Respectfully Bon, it has everything to do with this thread, given that without the internet, this thread wouldn't exist in the first place.

As a new guy to the game I can tell you that it is with a ton of trepidation that I prepare my dog for the eventual Qualifying bid. 100% of that trepidation comes from what I have read on the internet... not 99%... 100%...

Poorly treated volunteers, politics instead of dog work winning trials, pros running rampant on the running order, sandbaggers, the whole 9 flippin yards. The running order issues alone are enough to send me away, having seen more than one set up where the morning dogs couldn't see it and had a miserable success rate while the afternoon dogs crushed it. Those would be the chips falling where they may except that Johnny Pro was running the open and had to run later because of it, while my time that would have had an afternoon slot now has to run in poor lighting conditions and fails... 
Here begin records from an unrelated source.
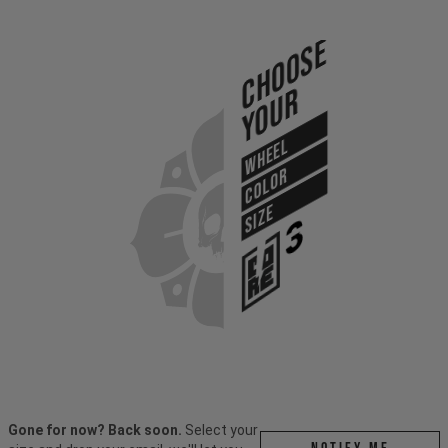
Choose
Your
WHEEL
COLOR
SIZE
Gone for now? Back soon.
Select your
I'll step to that line and lose time after time until I either win or give up, as long as I feel like I'm welcome to participate and things are being handled and judged fairly.

I'm NOT going to put up with too much of the other stuff however, without making a quick exit to stage left.
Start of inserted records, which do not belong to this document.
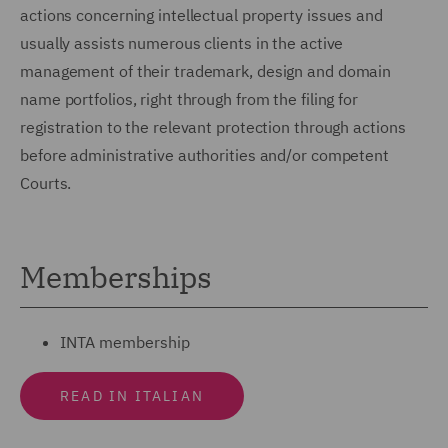
actions concerning intellectual property issues and
usually assists numerous clients in the active
management of their trademark, design and domain
name portfolios, right through from the filing for
registration to the relevant protection through actions
before administrative authorities and/or competent
Courts.
Memberships
INTA membership
READ IN ITALIAN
If it's really the rich, absentee owner's venue with championship points and stud fees to line the pillows, then I'll have a MH and take him hunting instead. At the end of the day I'm training and AWESOME animal to do some things I never thought possible. I get to see my good friends on the weekends to train, hunt and do other things, teach my son something about dedication and overall enjoy more time afield than I would without dog training in my life.

But I don't need to run a single trial to do any of that... ribbons will be the icing on the cak, if there are any.
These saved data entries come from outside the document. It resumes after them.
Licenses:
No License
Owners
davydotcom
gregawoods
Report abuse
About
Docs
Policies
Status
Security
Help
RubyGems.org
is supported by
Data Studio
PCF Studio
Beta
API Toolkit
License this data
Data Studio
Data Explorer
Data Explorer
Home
That's my attitude and I'm quite certain the attitude of many others like me who are considering participation in FT.

And it's ALL internet based. 

I'm either a complete glutton for punishment, have very thick skin or I'm just stupid, if I read the internet as a gauge of whether or not to play.

It is only the people I've met along that way that have kept me working to get my dog to the line and find out for myself what this is really all about. 

Those people are why clubs flourished in the first place, and they are the reason clubs still exist today. 

The internet may not make up the entirety, nor even the majority of the issues at hand, but it is certainly a contributing factor. 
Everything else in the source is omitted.